The completeness properties are 1)The least upper bound property, 2)The Nested Intervals Theorem, 3)The Monotone Convergence Theorem, 4)The Bolzano Weierstrass, 5) The convergence of every Cauchy sequence. I can show 1→2 and 1→3→4→5→1 All I need to prove is 2→3 I therefore need the proof of the Monotone Convergence Theorem using Nested intervals Theorem The theorems: Nested Interval Theorem(NIT): If [tex]I_{n}=\left [ a_{n},b_{n} \right ][/tex] and[tex]I_{1}\supseteq I_{2}\supseteq I_{3}\supseteq...[/tex] then [tex]\bigcap_{n=1}^{\infty}I_{n}\neq \varnothing[/tex] In addition if [tex]b_{n}-a_{n}\rightarrow 0[/tex] as [tex]n \to \infty[/tex] then [tex]\bigcap_{n=1}^{\infty}I_{n}[/tex] consists of a single point. Monotone Convergence Theorem(MCN): If [tex]a_{n}[/tex] is a monotone and bounded sequence of real numbers then [tex]a_{n}[/tex] converges.
Here's an approach you could try. Let a_{n} be a bounded increasing sequence, which means that the sequence has an upper bound b. Then ([a_{n},b]) is a nested sequence of ntervals. Can you take it from here, using properties 1 and 2 to prove 3? And then you can do the analogous thing for bounded decreasing sequences.
If by property 1 you mean the least upper bound property the point here is not to use it! I want a proof 2-3 without using 1,3,4,5
Yes, sorry. I think you may still be able use my suggestion to prove 2 implies 3 without using 1,4, or 5. On a seperate note, you can try proving 2 implies 5 instead (because you've already proven that 1,3,4, and 5 are equivalent, so the fact that 1 implies 2 and 2 implies 5 means that 2 is equivalent to the rest). One simple strategy is to try constructing a nested sequence of intervals whose lengths go to zero using the elements of a Cauchy sequence.
Even though I would like a more direct approach 2-5 will suffice. Suppose that I want to prove that a Cauchy sequence x_n converges How can I create a sequence of nested intervals whose lengths go to 0 when x_n is not necessarily monotonous?
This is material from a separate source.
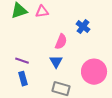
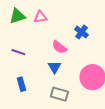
pink semicircle: (61, 42) -> (59, 47), turned 105
purple line: (22, 61) -> (18, 52), moved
It's really quite simple. For convenience, I'll refer to half the length of an interval as it's "radius". Since (x_n) is Cauchy, there exists an x_n1 such that all subsequent elements of the sequence are within an interval I1 of radius r1=1/2 centered at x_n1. And there exists an n2>n1 such that all subsequent elements of the sequence are within an interval I2 centered at x_n2, which is within I1 and has radius r2<1/4. And there exists an n3>n2 such that all subsequent elements are within an interval I3 centered at x_n3, which is within I2 and has radius r3<1/8. I think you get the picture: we have a nested sequence (In) of intervals, with radii rn→0 as n→∞.